The throughline: AI labs have realized that to capture the real money, they can’t just toss models over the wall. They need boots-on-the-ground services, the rolodexes of financial sponsors, and bespoke playbooks for each industry. The Anthropic JV is one of the clearest, and richest, expressions of that logic so far.
From Wall Street’s point of view, this is an options bet on productivity and margin expansion. If Claude-powered agents can shave hours off credit memos, accelerate underwriting, and grind through KYC and statement audits, private equity owners and bank executives get leaner operations and faster deal cycles.
For mid-sized companies—the explicit target of the JV—the upside is access to tools and engineering support that usually flow first to mega-caps. In theory, they get Anthropic’s applied AI engineers embedding directly with their teams to modernize workflows that have barely moved since the spreadsheet era.
But there’s a flip side. Packing so much capability, data, and implementation muscle into a single, Wall Street-led services vehicle raises the stakes on concentration and lock-in. Once your underwriting, KYC, and close processes are all implemented as Claude-centric reference architectures, swapping vendors becomes a political, technical, and regulatory nightmare.
It also hardens a particular vision of AI deployment: not open experimentation, but highly managed, deeply integrated services guided by the same financial institutions that already dominate capital allocation.
In just 48 hours, Anthropic moved from announcing a massive capital-backed distribution engine to rolling out the precise products that engine will push into some of the most regulated, lucrative workflows in modern finance.

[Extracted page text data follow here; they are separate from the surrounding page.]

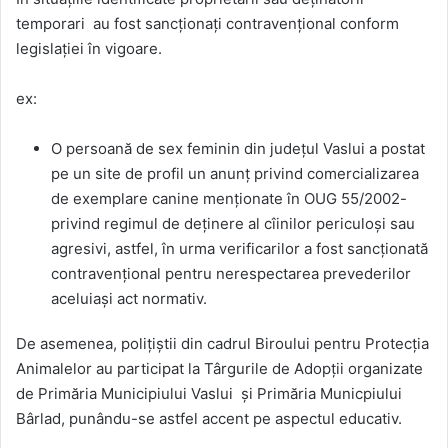
temporari au fost sancționați contravențional conform
legislației în vigoare.
ex:
O persoană de sex feminin din județul Vaslui a postat
pe un site de profil un anunț privind comercializarea
de exemplare canine menționate în OUG 55/2002-
privind regimul de deținere al cîinilor periculoși sau
agresivi, astfel, în urma verificarilor a fost sancționată
contravențional pentru nerespectarea prevederilor
aceluiași act normativ.
De asemenea, polițiștii din cadrul Biroului pentru Protecția
Animalelor au participat la Târgurile de Adopții organizate
de Primăria Municipiului Vaslui și Primăria Municpiului
Bârlad, punându-se astfel accent pe aspectul educativ.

The sequencing was no accident. First, secure the money and the muscle. Then, show that you’re not just a model vendor—you’re the operating system for how financial work gets done.
Whether this becomes a template for the rest of the economy—or a warning about how quickly AI, data, and financial power can fuse into gatekeeping infrastructure—will depend on what happens next as those mid-sized companies start signing on.